I spend most of my political ranting power on the Republicans in that elephant-driven eternal clown car they keep driving through the highways and byways of American politics. That is because humor is basically a weapon for fighting the many metaphorical battles of modern life. You’ve heard how it can be more cutting and sharp than any sword. And not having one of the Republican clowns as President is a very serious matter. But one of the primary truths of Mickian life is this; the best humor is based in on love, not hatred. It should be nourishing, not hateful. That’s why electing politicians who can do the Frankenberry face is so important to me. Better by far than those angry simian faces we saw in the Republican debates, calling each other names, insisting their parents were immigrant-ish enough to be unworthy, or insisting their politics aren’t hopelessly heartless enough to be elected as a conservative.

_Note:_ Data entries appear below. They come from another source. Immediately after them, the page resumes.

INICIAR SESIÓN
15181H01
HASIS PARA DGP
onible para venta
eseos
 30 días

So let me start by making fun with some of my favorite good guys. If you want to put a clown in office to make the laws that will change your life, why not get a real clown? Al Franken, Senator from Minnesota, is a professional clown. He was one of the original writers on Saturday Night live, providing comedy material and acting in sketches from 1975 to 1980, then returning as a performer from 1985 to 1995. He wrote six books, four of which are satires of conservative politics. He became a political activist, and in 2008, he finally put his wit and wisdom to good political use by narrowly winning a Senate seat in Minnesota representing the Minnesota Democratic Farmer Labor Party, an affiliate of the Democratic party. As a comedian he created the character Stuart Smalley, the slightly askew advice-giving self help guru. As a senator he has continued to use his warm wit and wisdom to promote programs that actually help people and actually protect them a little bit from the toothy financial predators promoted by the money-hungry conservatives on the other side of the aisle. It is as if Mark Twain or Will Rogers had lowered themselves to use their focused comedic insights to be a politician and make life less dreary for the American people.
Corey Booker, the junior senator from New Jersey, has a grin that reminds me of Magic Johnson, the basketball hero. And like Johnson, he is capable of using his manic energy to get things done to help other people.

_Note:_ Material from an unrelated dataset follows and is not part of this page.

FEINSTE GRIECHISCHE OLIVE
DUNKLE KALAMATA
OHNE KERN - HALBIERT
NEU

Here’s an incident quoted from Wikipedia that shows how Cory Booker goes about wanting the ball to take the game-winning shot;
In December 2012, after discussions with a constituent about New Jersey’s Supplemental Nutrition Assistance Program (SNAP), Booker began a week-long challenge attempting to live on a food budget of $30 per week—the amount SNAP recipients receive. When critics noted that the very name of the SNAP program shows that it is intended to “supplement” an individual’s food budget, not be its sole source, Booker replied that his aim was to spark a discussion about the reality that many Americans rely solely on food stamps to survive.
You can’t go wrong with that Magic Johnson confidence, and that ten-thousand-watt smile. No matter his human failings, Booker feels like the kind of politician who genuinely cares about people.

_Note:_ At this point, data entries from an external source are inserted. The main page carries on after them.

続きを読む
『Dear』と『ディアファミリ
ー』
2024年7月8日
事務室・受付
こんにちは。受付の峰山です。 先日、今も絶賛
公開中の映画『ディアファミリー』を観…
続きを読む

Elizabeth Warren, Senator from Massachusetts, reminds me of my grade school teacher Mrs. Mennenga. She has that same no-nonsense approach that brooks no foolishness in the classroom. And I have seen Mrs. Warren lecture the senate chamber on their less-than-perfect behavior. But she makes it clear that although she doesn’t love our stupidly selfish behavior at times, she loves us as her school children, and wants to prevent the sharks and the wolves of Wall Street from eating us whole.
I think by now you probably see where I am going with this. Democrats are far from perfect. It is probably better for me to think of myself politically as an Independent. But they are generally the progressive party. They want to change things for the better for the majority of the people. Conservative Republicans want to regressively change things back to the days of the robber barons when men like John D. Rockefeller, Andrew Carnegie, and J.P. Morgan could buy a president like William McKinley to make sure that most of the money in the world stayed in the pockets of the rich while the rest of us worked in sweat-shop slavery and poverty. We are almost back to that, with no more middle class, and almost all aspects of the economy around us benefiting primarily the Walmart heirs.
So, if I am able to defy my church and my religious affiliation and actually vote in the next election, I will vote for Bernie Sanders. Socialist though he is, he is promoting ideas that will help all of us. And, besides, he has the hair thing going for him. It’s Mickey hair all over again. No matter how you comb it and brush it and shellac it with goo… well, you know… What? Me, worry?